Ci è sembrato urgente e
necessario celebrare comunque il terzo anniversario della nostra Accademia per
provare a questi predicatori dell’odio e della violenza che i loro malefici
disegni hanno fallito!
Fare della tragedia dell’11
settembre una dimostrazione di questo “Choc della Civiltà” che pronosticava il
politologo Samuel Hungtinton significa soddisfare il pensiero arretrato dei
fanatici che non cercano altro che indirizzare le masse mussulmane contro
l’Occidente.
In realtà, se opposizione c’è,
è tra i civili e i barbari, la democrazia e il totalitarismo, la modernità e
l’arcaismo, lo sviluppo e la regressione.
Vorrei fornire una “lettura
personale” da uomo di origine araba, degli eventi che hanno coinvolto non solo
l’America ma tutte le coscienze che desiderano la pace e la fratellanza nel mondo, compreso, naturalmente, tra il
mondo arabo e quello mussulmano.
Vorrei semplicemente affermare
che il trattamento del cancro del terrorismo non si deve ridurre alla sola
dimensione della risposta sul piano della sicurezza. Essa è certamente
necessaria e anche urgente, ma non può da sola, essere sufficiente.
Sembra essenziale aggiungere ad
essa una serie di misure politiche ed economiche destinate a ridurre le
frustrazioni e le angosce in cui cresce l’idra della violenza. Finché prospereranno
l’ingiustizia e la miseria, l’umiliazione e l’incomprensione tra le varie
comunità umane, il terrorismo non potrà mai essere veramente sconfitto.
I dirigenti occidentali
sembrano infine aver compreso questo meccanismo di causa ed effetto. I loro
sforzi per tentare di imporre il ritorno del processo di pace di Oslo nel Medio
Oriente, tra le altre azioni di assistenza alimentare, vanno nel verso giusto.
Ma anche se aiutato da questi
elementi politici ed economici, la lotta contro il terrorismo non sarà del
tutto efficace se ci si aggiunge una forte preoccupazione di tipo culturale.
Per prosciugare alla fonte la
cascata della violenza, bisogna convincere l’Islam a riuscire ad ottenere un
aggiornamento, a vedere il suo stesso risorgimento.
Per ottenere ciò bisogna
permettere ai suoi pensatori di accedere alle stesse letture scientifiche,
analitiche e critiche che gli intellettuali europei sono riusciti ad ottenere,
nel XVIII secolo, anche grazie ad una lettura della Bibbia e delle Sacre
Scritture non dogmatica.
Questo aggiornamento dell’Islam
non può essere realizzato che attraverso gli stessi mussulmani. Non gli può
essere imposto dall’esterno.
Una volta realizzato, esso sarà
uno dei più efficaci rimedi contro le derive fanatiche e terroriste.
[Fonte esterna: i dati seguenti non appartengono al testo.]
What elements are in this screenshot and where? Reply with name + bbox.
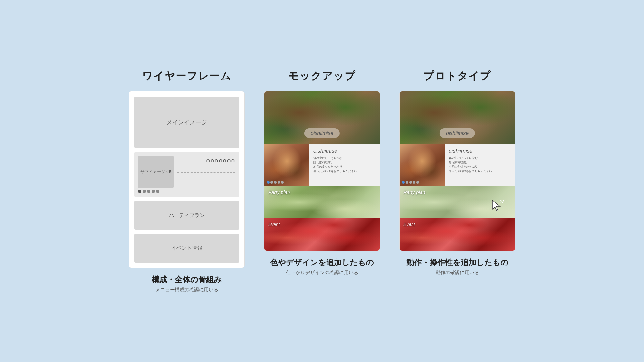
carousel-dot-2[interactable] [143, 190, 146, 193]
mockup-dot-1[interactable] [267, 181, 270, 184]
mockup-footer-title: 色やデザインを追加したもの [270, 257, 374, 268]
main-container: ワイヤーフレーム メインイメージ サブイメージ× 5 OOOOOO [103, 56, 541, 306]
wireframe-party-block: パーティプラン [134, 201, 239, 230]
prototype-info-row: oishiimise 森の中にひっそり佇む 隠れ家料理店。 地元の食材をたっぷり… [400, 144, 515, 186]
mockup-brand: oishiimise [313, 148, 376, 154]
mockup-description: 森の中にひっそり佇む 隠れ家料理店。 地元の食材をたっぷり 使ったお料理をお楽し… [313, 156, 376, 173]
proto-dot-2[interactable] [406, 181, 408, 184]
mockup-title: モックアップ [288, 69, 356, 83]
prototype-brand: oishiimise [449, 148, 511, 154]
prototype-footer-sub: 動作の確認に用いる [406, 270, 508, 276]
mockup-dot-4[interactable] [278, 181, 280, 184]
mockup-sub-dots [267, 181, 284, 184]
wireframe-event-block: イベント情報 [134, 234, 239, 263]
mockup-party-label: Party plan [268, 190, 290, 195]
prototype-sub-content: oishiimise 森の中にひっそり佇む 隠れ家料理店。 地元の食材をたっぷり… [445, 144, 515, 186]
mockup-column: モックアップ oishiimise [264, 69, 380, 276]
mockup-logo: oishiimise [304, 128, 340, 138]
mockup-card: oishiimise oishiimise 森の中にひっそり佇む 隠 [264, 91, 380, 251]
wireframe-sub-image: サブイメージ× 5 [138, 156, 174, 188]
prototype-event-section: Event [400, 218, 515, 251]
wireframe-hero-block: メインイメージ [134, 97, 239, 148]
mockup-hero: oishiimise [264, 91, 380, 144]
carousel-dot-3[interactable] [147, 190, 150, 193]
carousel-dot-1[interactable] [138, 190, 141, 193]
wireframe-line-3 [177, 177, 235, 177]
prototype-event-label: Event [403, 222, 415, 227]
mockup-info-row: oishiimise 森の中にひっそり佇む 隠れ家料理店。 地元の食材をたっぷり… [264, 144, 380, 186]
wireframe-footer-title: 構成・全体の骨組み [152, 274, 222, 285]
wireframe-sub-label: サブイメージ× 5 [138, 156, 174, 188]
mockup-event-image [264, 218, 380, 251]
proto-dot-4[interactable] [413, 181, 415, 184]
mockup-sub-food-image [264, 144, 309, 186]
prototype-footer: 動作・操作性を追加したもの 動作の確認に用いる [406, 257, 508, 276]
prototype-event-image [400, 218, 515, 251]
mockup-dot-3[interactable] [274, 181, 277, 184]
prototype-sub-food-image [400, 144, 445, 186]
wireframe-party-label: パーティプラン [169, 212, 205, 219]
prototype-footer-title: 動作・操作性を追加したもの [406, 257, 508, 268]
wireframe-title: ワイヤーフレーム [142, 69, 232, 83]
mockup-dot-2[interactable] [270, 181, 273, 184]
mockup-sub-image [264, 144, 309, 186]
prototype-card: oishiimise oishiimise 森の中にひっそり佇む 隠 [399, 91, 515, 251]
prototype-column: プロトタイプ oishiimise [399, 69, 515, 276]
prototype-logo: oishiimise [440, 128, 475, 138]
proto-dot-5[interactable] [416, 181, 419, 184]
proto-dot-3[interactable] [409, 181, 412, 184]
wireframe-line-2 [177, 172, 235, 173]
wireframe-event-label: イベント情報 [171, 245, 202, 252]
mockup-dot-5[interactable] [281, 181, 284, 184]
prototype-sub-dots [402, 181, 419, 184]
wireframe-footer-sub: メニュー構成の確認に用いる [152, 287, 222, 293]
mockup-event-section: Event [264, 218, 380, 251]
carousel-dot-5[interactable] [156, 190, 159, 193]
carousel-dot-4[interactable] [152, 190, 155, 193]
wireframe-placeholder-text: OOOOOOO [177, 158, 235, 163]
prototype-description: 森の中にひっそり佇む 隠れ家料理店。 地元の食材をたっぷり 使ったお料理をお楽し… [449, 156, 511, 173]
mockup-event-label: Event [268, 222, 280, 227]
prototype-title: プロトタイプ [423, 69, 491, 83]
prototype-party-section[interactable]: Party plan [400, 186, 515, 218]
wireframe-carousel-dots [138, 190, 235, 193]
wireframe-hero-label: メインイメージ [166, 118, 207, 126]
mockup-footer-sub: 仕上がりデザインの確認に用いる [270, 270, 374, 276]
wireframe-card: メインイメージ サブイメージ× 5 OOOOOOO [129, 91, 245, 268]
prototype-hero: oishiimise [400, 91, 515, 144]
mockup-party-section: Party plan [264, 186, 380, 218]
mockup-footer: 色やデザインを追加したもの 仕上がりデザインの確認に用いる [270, 257, 374, 276]
proto-dot-1[interactable] [402, 181, 405, 184]
wireframe-line-1 [177, 168, 235, 168]
wireframe-sub-block: サブイメージ× 5 OOOOOOO [134, 152, 239, 197]
prototype-sub-image [400, 144, 445, 186]
wireframe-footer: 構成・全体の骨組み メニュー構成の確認に用いる [152, 274, 222, 293]
cursor-icon [489, 198, 505, 215]
mockup-sub-content: oishiimise 森の中にひっそり佇む 隠れ家料理店。 地元の食材をたっぷり… [309, 144, 380, 186]
prototype-party-label: Party plan [403, 190, 425, 195]
wireframe-column: ワイヤーフレーム メインイメージ サブイメージ× 5 OOOOOO [129, 69, 245, 293]
wireframe-sub-text-area: OOOOOOO [177, 156, 235, 188]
E’ proprio
nelle zone geografiche fortemente interculturali, come il Mediterraneo, che
questo processo di rilettura critica potrà essere iniziato. Non è dunque in
zone geografiche omogenee, come lo sono gli spazi geoculturali musulmani in
Asia, che questo sforzo di nuova “ijtihad” può avere una chance di attuazione.
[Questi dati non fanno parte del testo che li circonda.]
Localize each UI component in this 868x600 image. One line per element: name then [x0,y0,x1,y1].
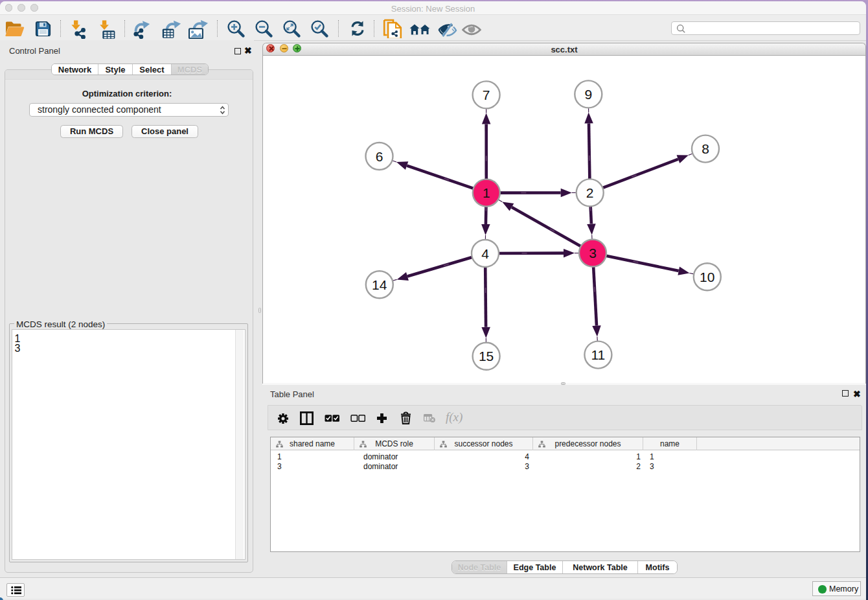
svg-text:6: 6 [376,149,383,164]
svg-text:14: 14 [372,277,387,292]
svg-text:9: 9 [584,87,592,102]
svg-text:2: 2 [586,185,594,200]
svg-text:8: 8 [702,141,709,156]
svg-text:7: 7 [483,87,490,102]
svg-text:15: 15 [479,349,494,363]
svg-text:1: 1 [483,185,490,200]
svg-text:10: 10 [700,270,714,284]
svg-text:3: 3 [589,246,597,260]
svg-text:4: 4 [481,246,489,261]
svg-text:11: 11 [591,347,605,362]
La popolazione musulmana si
ripartisce per quattro quinti in Asia e solo un arabo su cinque risulta al
censimento di 1.200.000.000 di musulmani nel mondo.
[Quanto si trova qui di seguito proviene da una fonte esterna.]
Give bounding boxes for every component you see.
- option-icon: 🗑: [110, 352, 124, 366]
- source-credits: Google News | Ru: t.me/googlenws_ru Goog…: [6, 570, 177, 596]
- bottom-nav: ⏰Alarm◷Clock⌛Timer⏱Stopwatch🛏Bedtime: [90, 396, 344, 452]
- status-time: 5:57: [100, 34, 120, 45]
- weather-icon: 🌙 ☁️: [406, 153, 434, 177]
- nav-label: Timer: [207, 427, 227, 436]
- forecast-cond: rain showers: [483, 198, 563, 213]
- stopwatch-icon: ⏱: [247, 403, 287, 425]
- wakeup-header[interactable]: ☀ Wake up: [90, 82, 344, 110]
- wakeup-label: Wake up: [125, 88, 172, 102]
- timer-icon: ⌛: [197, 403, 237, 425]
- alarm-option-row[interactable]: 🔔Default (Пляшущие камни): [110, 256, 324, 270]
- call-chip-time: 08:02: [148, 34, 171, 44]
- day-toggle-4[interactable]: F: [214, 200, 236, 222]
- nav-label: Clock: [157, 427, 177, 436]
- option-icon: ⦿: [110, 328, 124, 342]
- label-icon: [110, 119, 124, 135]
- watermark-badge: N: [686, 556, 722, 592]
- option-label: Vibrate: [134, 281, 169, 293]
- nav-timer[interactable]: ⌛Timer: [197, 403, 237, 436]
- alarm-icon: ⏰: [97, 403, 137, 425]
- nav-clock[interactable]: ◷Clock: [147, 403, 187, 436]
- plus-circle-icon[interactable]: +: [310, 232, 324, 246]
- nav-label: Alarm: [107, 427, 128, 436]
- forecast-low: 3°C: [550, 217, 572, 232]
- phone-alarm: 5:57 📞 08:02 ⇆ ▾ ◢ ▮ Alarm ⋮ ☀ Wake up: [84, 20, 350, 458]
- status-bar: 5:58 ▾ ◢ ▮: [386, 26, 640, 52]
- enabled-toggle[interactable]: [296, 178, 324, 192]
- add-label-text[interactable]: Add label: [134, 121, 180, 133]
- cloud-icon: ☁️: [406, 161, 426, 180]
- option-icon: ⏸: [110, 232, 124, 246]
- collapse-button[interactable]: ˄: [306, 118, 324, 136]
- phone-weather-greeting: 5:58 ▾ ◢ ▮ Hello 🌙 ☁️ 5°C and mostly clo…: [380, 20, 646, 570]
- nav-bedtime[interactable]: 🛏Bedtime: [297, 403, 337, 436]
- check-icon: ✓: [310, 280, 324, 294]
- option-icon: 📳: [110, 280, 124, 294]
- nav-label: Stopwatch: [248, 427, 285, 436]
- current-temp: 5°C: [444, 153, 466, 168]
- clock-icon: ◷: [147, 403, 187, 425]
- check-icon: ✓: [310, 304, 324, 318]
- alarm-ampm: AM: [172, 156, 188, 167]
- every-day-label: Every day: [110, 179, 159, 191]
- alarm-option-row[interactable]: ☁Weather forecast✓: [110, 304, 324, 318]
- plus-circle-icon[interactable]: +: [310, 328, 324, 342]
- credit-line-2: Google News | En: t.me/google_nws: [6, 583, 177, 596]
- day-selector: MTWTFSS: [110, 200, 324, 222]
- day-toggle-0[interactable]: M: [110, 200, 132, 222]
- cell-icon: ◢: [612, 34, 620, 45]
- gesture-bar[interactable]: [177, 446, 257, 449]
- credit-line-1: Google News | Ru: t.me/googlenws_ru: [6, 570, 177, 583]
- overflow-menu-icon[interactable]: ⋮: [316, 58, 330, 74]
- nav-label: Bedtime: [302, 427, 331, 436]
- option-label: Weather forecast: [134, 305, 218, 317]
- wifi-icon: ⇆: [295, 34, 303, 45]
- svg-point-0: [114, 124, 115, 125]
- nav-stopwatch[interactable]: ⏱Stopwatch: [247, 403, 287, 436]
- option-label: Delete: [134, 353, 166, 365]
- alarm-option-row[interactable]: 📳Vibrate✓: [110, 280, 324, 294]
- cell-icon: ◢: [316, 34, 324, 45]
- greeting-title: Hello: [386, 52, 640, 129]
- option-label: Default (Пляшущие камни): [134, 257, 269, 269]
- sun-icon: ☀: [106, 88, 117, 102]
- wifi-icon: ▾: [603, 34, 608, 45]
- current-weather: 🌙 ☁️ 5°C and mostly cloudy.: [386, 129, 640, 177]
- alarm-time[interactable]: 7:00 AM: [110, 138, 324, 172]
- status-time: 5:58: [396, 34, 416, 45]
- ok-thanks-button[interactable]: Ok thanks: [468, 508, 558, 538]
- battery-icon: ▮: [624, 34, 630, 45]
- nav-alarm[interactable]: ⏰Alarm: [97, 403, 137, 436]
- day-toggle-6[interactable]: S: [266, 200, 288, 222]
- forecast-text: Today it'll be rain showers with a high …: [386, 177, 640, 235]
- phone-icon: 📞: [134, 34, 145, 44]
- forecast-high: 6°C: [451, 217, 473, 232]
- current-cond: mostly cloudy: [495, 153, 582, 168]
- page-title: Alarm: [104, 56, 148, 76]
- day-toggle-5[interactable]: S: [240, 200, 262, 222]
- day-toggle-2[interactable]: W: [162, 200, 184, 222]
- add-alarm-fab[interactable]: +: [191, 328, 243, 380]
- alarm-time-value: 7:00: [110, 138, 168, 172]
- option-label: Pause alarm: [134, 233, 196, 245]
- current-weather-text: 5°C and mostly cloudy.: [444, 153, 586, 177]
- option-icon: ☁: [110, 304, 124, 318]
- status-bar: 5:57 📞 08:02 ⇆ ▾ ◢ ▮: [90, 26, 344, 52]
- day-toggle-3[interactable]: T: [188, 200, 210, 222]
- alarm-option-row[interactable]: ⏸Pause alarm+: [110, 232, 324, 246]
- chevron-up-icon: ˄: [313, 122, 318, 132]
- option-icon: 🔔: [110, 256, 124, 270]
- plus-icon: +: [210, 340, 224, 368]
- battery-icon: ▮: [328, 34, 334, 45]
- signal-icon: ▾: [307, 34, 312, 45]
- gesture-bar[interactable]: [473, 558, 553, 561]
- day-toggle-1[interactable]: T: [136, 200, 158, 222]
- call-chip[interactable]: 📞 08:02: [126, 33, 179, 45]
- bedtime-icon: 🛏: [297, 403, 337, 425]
L’Islàm mediterraneo, per la
sua storia multisecolare di vicinanza all’Europa e la sua coesistenza con i
valori europei, non si sente umiliato dalla modernità dell’Altro, ma, al
contrario, stimolato di intraprendere una nuova via per giungere ad una
“globalizzazione dal volto umano condivisa”.
E’ questa la chance del Mediterraneo ed è la forte giustificazione intellettuale e politica di una istituzione come l’Accademia del Mediterraneo e la Maison de la Méditerranée.
Se, come spero, la Regione
Campania e l’Italia sapranno sostenerla, la centralità di Napoli diventerà
centralità del Mediterraneo.
Non è più possibile attendere
oltre e la giustificazione addotta prima, non regge per l’emergenza di oggi che
richiede un suo pieno esercizio, non importa dove.